» WORK REQUEST
Which lines hold the string "footnote"? Copy each of them from the material below.
+++++
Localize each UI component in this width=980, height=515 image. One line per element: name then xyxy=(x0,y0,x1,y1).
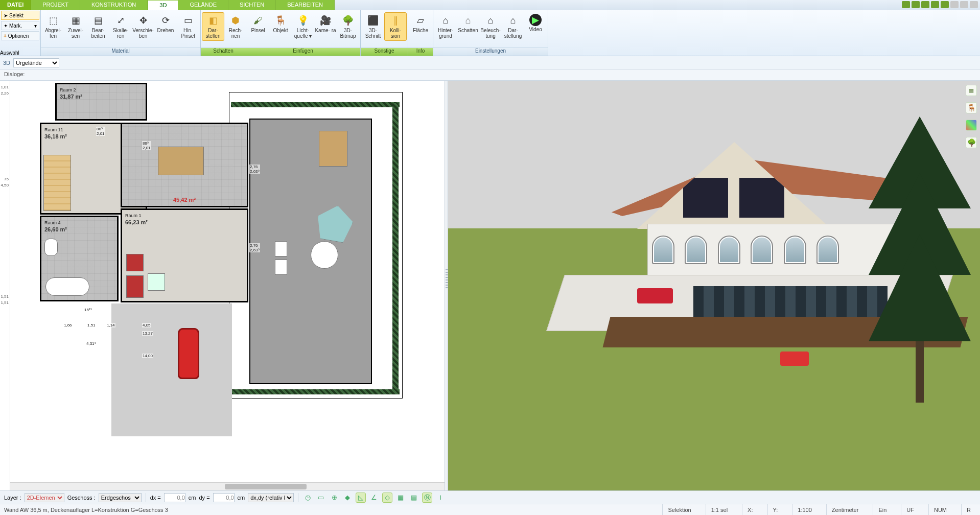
dim: 4,31⁵ xyxy=(86,341,97,346)
btn-bearbeiten[interactable]: ▤Bear- beiten xyxy=(87,12,109,41)
btn-3dbitmap[interactable]: 🌳3D- Bitmap xyxy=(337,12,359,41)
layer-select[interactable]: 2D-Elemen xyxy=(25,493,64,502)
cube-icon: ◧ xyxy=(206,14,220,27)
info-icon[interactable]: i xyxy=(435,493,446,503)
angle-icon[interactable]: ∠ xyxy=(369,493,379,503)
view-combo[interactable]: Urgelände xyxy=(13,58,59,67)
window-close[interactable] xyxy=(970,1,978,8)
btn-hin-pinsel[interactable]: ▭Hin. Pinsel xyxy=(177,12,199,41)
assign-icon: ▦ xyxy=(69,14,82,27)
coord-mode-select[interactable]: dx,dy (relativ ka xyxy=(248,493,294,502)
options-tool[interactable]: +Optionen xyxy=(1,31,39,40)
ribbon-group-auswahl: ➤Selekt ✦Mark.▾ +Optionen Auswahl xyxy=(0,10,41,56)
room-3[interactable]: Raum 3 45,42 m² xyxy=(121,123,248,207)
btn-video[interactable]: ▶Video xyxy=(524,12,547,40)
canvas-2d[interactable]: Raum 2 31,87 m² Raum 11 36,18 m² Raum 3 … xyxy=(10,81,445,482)
qb-3[interactable] xyxy=(921,1,929,8)
btn-beleuchtung[interactable]: ⌂Beleuch- tung xyxy=(479,12,502,41)
qb-2[interactable] xyxy=(912,1,920,8)
snap-obj-icon[interactable]: ◆ xyxy=(342,493,353,503)
tab-3d[interactable]: 3D xyxy=(148,0,178,10)
dim: 1,51 xyxy=(1,300,9,305)
qb-4[interactable] xyxy=(931,1,939,8)
ortho-icon[interactable]: ◺ xyxy=(356,493,366,503)
select-tool[interactable]: ➤Selekt xyxy=(1,11,39,20)
qb-1[interactable] xyxy=(902,1,910,8)
options-label: Optionen xyxy=(8,33,29,39)
lbl: Kolli- sion xyxy=(385,28,406,39)
patio-table xyxy=(319,131,347,167)
ribbon-group-material: ⬚Abgrei- fen ▦Zuwei- sen ▤Bear- beiten ⤢… xyxy=(41,10,201,56)
btn-objekt[interactable]: 🪑Objekt xyxy=(269,12,292,41)
snap-point-icon[interactable]: ⊕ xyxy=(329,493,339,503)
qb-5[interactable] xyxy=(941,1,949,8)
floor-select[interactable]: Erdgeschos xyxy=(99,493,142,502)
room-4[interactable]: Raum 4 26,60 m² xyxy=(40,216,119,301)
dim: 1,14 xyxy=(106,323,115,327)
btn-lichtquelle[interactable]: 💡Licht- quelle ▾ xyxy=(292,12,314,41)
conifer-tree xyxy=(869,116,971,403)
lbl: 3D- Bitmap xyxy=(337,28,359,39)
toolbar-bottom: Layer : 2D-Elemen Geschoss : Erdgeschos … xyxy=(0,490,980,504)
tab-konstruktion[interactable]: KONSTRUKTION xyxy=(80,0,148,10)
lbl: Drehen xyxy=(157,28,174,39)
layer-label: Layer : xyxy=(4,495,21,501)
status-selection: Selektion xyxy=(662,504,696,515)
room-2[interactable]: Raum 2 31,87 m² xyxy=(55,83,147,121)
lbl: Schatten xyxy=(458,28,478,39)
view-selector-bar: 3D Urgelände xyxy=(0,56,980,69)
btn-kamera[interactable]: 🎥Kame- ra xyxy=(314,12,337,41)
move-icon: ✥ xyxy=(136,14,150,27)
tab-gelaende[interactable]: GELÄNDE xyxy=(178,0,228,10)
plane-icon[interactable]: ◇ xyxy=(382,493,392,503)
btn-rechnen[interactable]: ⬢Rech- nen xyxy=(224,12,247,41)
layers-icon[interactable]: ≣ xyxy=(966,85,977,96)
btn-verschieben[interactable]: ✥Verschie- ben xyxy=(132,12,154,41)
tab-projekt[interactable]: PROJEKT xyxy=(31,0,80,10)
brush-icon: 🖌 xyxy=(251,14,265,27)
btn-flaeche[interactable]: ▱Fläche xyxy=(409,12,432,41)
viewport-3d[interactable]: ≣ 🪑 🌳 xyxy=(448,81,980,490)
btn-hintergrund[interactable]: ⌂Hinter- grund xyxy=(434,12,457,41)
dim: 4,50 xyxy=(1,183,9,188)
room-area: 31,87 m² xyxy=(60,93,82,100)
tab-file[interactable]: DATEI xyxy=(0,0,31,10)
hatch-icon[interactable]: ▦ xyxy=(395,493,406,503)
btn-abgreifen[interactable]: ⬚Abgrei- fen xyxy=(42,12,64,41)
room-area: 66,23 m² xyxy=(125,219,148,225)
pane-splitter[interactable] xyxy=(445,81,448,490)
btn-skalieren[interactable]: ⤢Skalie- ren xyxy=(109,12,132,41)
btn-kollision[interactable]: ‖Kolli- sion xyxy=(384,12,407,41)
window-minimize[interactable] xyxy=(950,1,959,8)
dy-input[interactable] xyxy=(213,493,235,502)
btn-schatten-set[interactable]: ⌂Schatten xyxy=(457,12,479,41)
lbl: Licht- quelle ▾ xyxy=(292,28,314,39)
tab-bearbeiten[interactable]: BEARBEITEN xyxy=(276,0,335,10)
btn-darstellung[interactable]: ⌂Dar- stellung xyxy=(502,12,524,41)
btn-darstellen[interactable]: ◧Dar- stellen xyxy=(202,12,224,41)
tree-icon: 🌳 xyxy=(341,14,355,27)
mark-tool[interactable]: ✦Mark.▾ xyxy=(1,21,39,30)
window-maximize[interactable] xyxy=(960,1,968,8)
dim: 15¹⁵ xyxy=(84,308,92,312)
dialog-label: Dialoge: xyxy=(4,71,25,77)
room-1[interactable]: Raum 1 66,23 m² xyxy=(121,208,248,302)
btn-drehen[interactable]: ⟳Drehen xyxy=(154,12,177,41)
screen-icon[interactable]: ▭ xyxy=(316,493,326,503)
dx-input[interactable] xyxy=(164,493,185,502)
chair-2 xyxy=(275,260,287,275)
tab-sichten[interactable]: SICHTEN xyxy=(228,0,276,10)
grid-icon[interactable]: ▤ xyxy=(409,493,419,503)
furniture-icon[interactable]: 🪑 xyxy=(966,102,977,113)
light-icon: 💡 xyxy=(296,14,310,27)
btn-zuweisen[interactable]: ▦Zuwei- sen xyxy=(64,12,87,41)
viewport-2d[interactable]: 1,01 2,26 75 4,50 1,51 1,51 Raum 2 31,87… xyxy=(0,81,445,490)
btn-pinsel[interactable]: 🖌Pinsel xyxy=(247,12,269,41)
north-icon[interactable]: Ⓝ xyxy=(422,493,432,503)
plant-icon[interactable]: 🌳 xyxy=(966,137,977,148)
btn-3dschnitt[interactable]: ⬛3D- Schnitt xyxy=(362,12,384,41)
palette-icon[interactable] xyxy=(966,120,977,131)
clock-icon[interactable]: ◷ xyxy=(302,493,313,503)
scrollbar-horizontal[interactable] xyxy=(10,482,445,490)
scroll-thumb[interactable] xyxy=(225,484,307,489)
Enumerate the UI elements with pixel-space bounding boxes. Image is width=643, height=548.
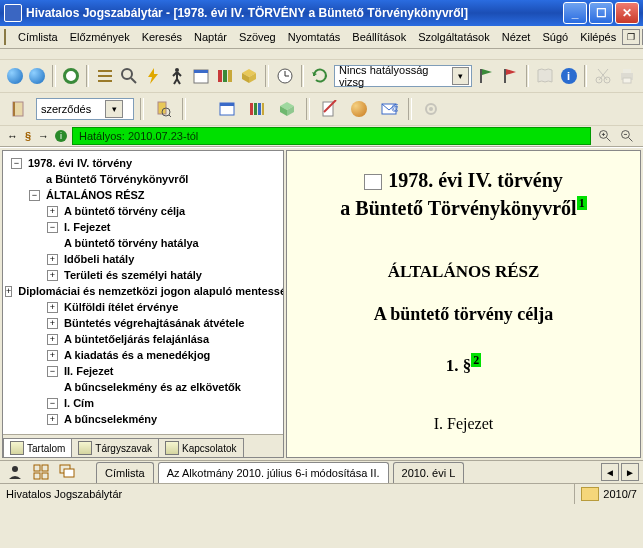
doc-tab-2010-l[interactable]: 2010. évi L bbox=[393, 462, 465, 483]
nav-right-icon[interactable]: → bbox=[37, 127, 50, 145]
expand-icon[interactable]: + bbox=[47, 302, 58, 313]
doc-section-1: 1. §2 bbox=[305, 353, 622, 376]
tabs-scroll-left[interactable]: ◄ bbox=[601, 463, 619, 481]
tree-node[interactable]: −1978. évi IV. törvény bbox=[5, 155, 281, 171]
books-icon[interactable] bbox=[215, 63, 235, 89]
list-icon[interactable] bbox=[95, 63, 115, 89]
expand-icon[interactable]: + bbox=[47, 350, 58, 361]
refresh-icon[interactable] bbox=[310, 63, 330, 89]
tree-node[interactable]: −II. Fejezet bbox=[5, 363, 281, 379]
tree-node[interactable]: a Büntető Törvénykönyvről bbox=[5, 171, 281, 187]
tile-windows-icon[interactable] bbox=[30, 462, 52, 482]
tree-node[interactable]: +Büntetés végrehajtásának átvétele bbox=[5, 315, 281, 331]
tabs-scroll-right[interactable]: ► bbox=[621, 463, 639, 481]
tree-node[interactable]: +Diplomáciai és nemzetközi jogon alapuló… bbox=[5, 283, 281, 299]
expand-icon[interactable]: + bbox=[47, 318, 58, 329]
tree-node[interactable]: −I. Fejezet bbox=[5, 219, 281, 235]
find-book-icon[interactable] bbox=[150, 96, 176, 122]
menu-elozmenyek[interactable]: Előzmények bbox=[64, 29, 136, 45]
info-icon[interactable]: i bbox=[559, 63, 577, 89]
mdi-restore-button[interactable]: ❐ bbox=[622, 29, 640, 45]
globe-right-icon[interactable] bbox=[28, 63, 46, 89]
books-color-icon[interactable] bbox=[244, 96, 270, 122]
globe-left-icon[interactable] bbox=[6, 63, 24, 89]
tree-tab-kapcsolatok[interactable]: Kapcsolatok bbox=[158, 438, 243, 457]
expand-icon[interactable]: + bbox=[47, 270, 58, 281]
menu-nyomtatas[interactable]: Nyomtatás bbox=[282, 29, 347, 45]
lightning-icon[interactable] bbox=[143, 63, 163, 89]
menu-szoveg[interactable]: Szöveg bbox=[233, 29, 282, 45]
world-settings-icon[interactable] bbox=[346, 96, 372, 122]
menu-szolgaltatasok[interactable]: Szolgáltatások bbox=[412, 29, 496, 45]
collapse-icon[interactable]: − bbox=[47, 222, 58, 233]
nav-left-icon[interactable]: ↔ bbox=[6, 127, 19, 145]
menu-sugo[interactable]: Súgó bbox=[536, 29, 574, 45]
collapse-icon[interactable]: − bbox=[47, 398, 58, 409]
collapse-icon[interactable]: − bbox=[47, 366, 58, 377]
tree-node[interactable]: +Területi és személyi hatály bbox=[5, 267, 281, 283]
close-button[interactable]: ✕ bbox=[615, 2, 639, 24]
expand-icon[interactable]: + bbox=[47, 254, 58, 265]
menu-cimlista[interactable]: Címlista bbox=[12, 29, 64, 45]
gear-icon[interactable] bbox=[418, 96, 444, 122]
search-icon[interactable] bbox=[119, 63, 139, 89]
window-icon[interactable] bbox=[214, 96, 240, 122]
tree-node-label: I. Cím bbox=[62, 396, 96, 410]
box-icon[interactable] bbox=[239, 63, 259, 89]
menu-nezet[interactable]: Nézet bbox=[496, 29, 537, 45]
minimize-button[interactable]: _ bbox=[563, 2, 587, 24]
chevron-down-icon[interactable]: ▾ bbox=[105, 100, 123, 118]
tree-node[interactable]: +A büntetőeljárás felajánlása bbox=[5, 331, 281, 347]
run-icon[interactable] bbox=[167, 63, 187, 89]
info-small-icon[interactable]: i bbox=[54, 127, 68, 145]
book-open-icon[interactable] bbox=[535, 63, 555, 89]
chevron-down-icon[interactable]: ▾ bbox=[452, 67, 469, 85]
footnote-ref-2[interactable]: 2 bbox=[471, 353, 481, 367]
footnote-ref-1[interactable]: 1 bbox=[577, 196, 587, 210]
menu-kereses[interactable]: Keresés bbox=[136, 29, 188, 45]
maximize-button[interactable]: ☐ bbox=[589, 2, 613, 24]
edit-doc-icon[interactable] bbox=[316, 96, 342, 122]
mail-icon[interactable]: @ bbox=[376, 96, 402, 122]
tree-node[interactable]: −ÁLTALÁNOS RÉSZ bbox=[5, 187, 281, 203]
tree-node[interactable]: +A kiadatás és a menedékjog bbox=[5, 347, 281, 363]
doc-tab-cimlista[interactable]: Címlista bbox=[96, 462, 154, 483]
expand-icon[interactable]: + bbox=[5, 286, 12, 297]
menu-naptar[interactable]: Naptár bbox=[188, 29, 233, 45]
package-icon[interactable] bbox=[274, 96, 300, 122]
zoom-out-icon[interactable] bbox=[617, 127, 637, 145]
tree-tab-tartalom[interactable]: Tartalom bbox=[3, 438, 72, 457]
content-pane[interactable]: 1978. évi IV. törvény a Büntető Törvényk… bbox=[286, 150, 641, 458]
tree-tab-targyszavak[interactable]: Tárgyszavak bbox=[71, 438, 159, 457]
calendar-icon[interactable] bbox=[191, 63, 211, 89]
expand-icon[interactable]: + bbox=[47, 414, 58, 425]
validity-combo[interactable]: Nincs hatályosság vizsg ▾ bbox=[334, 65, 472, 87]
tree-node[interactable]: A bűncselekmény és az elkövetők bbox=[5, 379, 281, 395]
tree-node[interactable]: +Időbeli hatály bbox=[5, 251, 281, 267]
zoom-in-icon[interactable] bbox=[595, 127, 615, 145]
tree-node[interactable]: A büntető törvény hatálya bbox=[5, 235, 281, 251]
collapse-icon[interactable]: − bbox=[11, 158, 22, 169]
flag-green-icon[interactable] bbox=[476, 63, 496, 89]
collapse-icon[interactable]: − bbox=[29, 190, 40, 201]
tree-node[interactable]: +A büntető törvény célja bbox=[5, 203, 281, 219]
menu-kilepes[interactable]: Kilépés bbox=[574, 29, 622, 45]
user-icon[interactable] bbox=[4, 462, 26, 482]
law-book-icon[interactable] bbox=[6, 96, 32, 122]
print-icon[interactable] bbox=[617, 63, 637, 89]
expand-icon[interactable]: + bbox=[47, 206, 58, 217]
doc-tab-alkotmany[interactable]: Az Alkotmány 2010. július 6-i módosítása… bbox=[158, 462, 389, 483]
tree-node[interactable]: −I. Cím bbox=[5, 395, 281, 411]
section-icon[interactable]: § bbox=[23, 127, 33, 145]
clock-icon[interactable] bbox=[275, 63, 295, 89]
tree-node[interactable]: +A bűncselekmény bbox=[5, 411, 281, 427]
cut-icon[interactable] bbox=[593, 63, 613, 89]
flag-red-icon[interactable] bbox=[500, 63, 520, 89]
menu-beallitasok[interactable]: Beállítások bbox=[346, 29, 412, 45]
keyword-combo[interactable]: szerződés ▾ bbox=[36, 98, 134, 120]
cascade-windows-icon[interactable] bbox=[56, 462, 78, 482]
expand-icon[interactable]: + bbox=[47, 334, 58, 345]
target-icon[interactable] bbox=[62, 63, 80, 89]
tree-node[interactable]: +Külföldi ítélet érvénye bbox=[5, 299, 281, 315]
tree-body[interactable]: −1978. évi IV. törvénya Büntető Törvényk… bbox=[3, 151, 283, 434]
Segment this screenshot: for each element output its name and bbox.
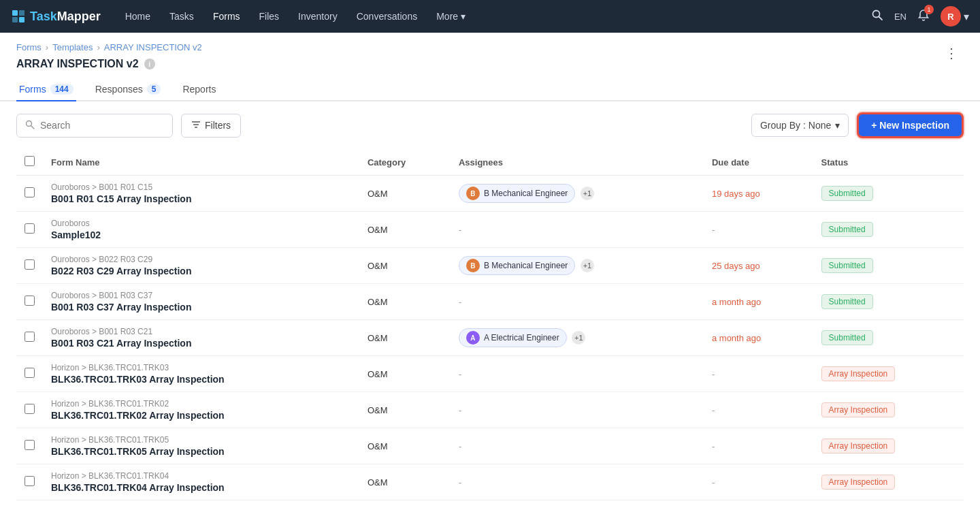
+++++
» EXERCISE RESULT
footnote-ref-2[interactable]: 2 bbox=[471, 353, 481, 367]
footnote-ref-1[interactable]: 1 bbox=[577, 196, 587, 210]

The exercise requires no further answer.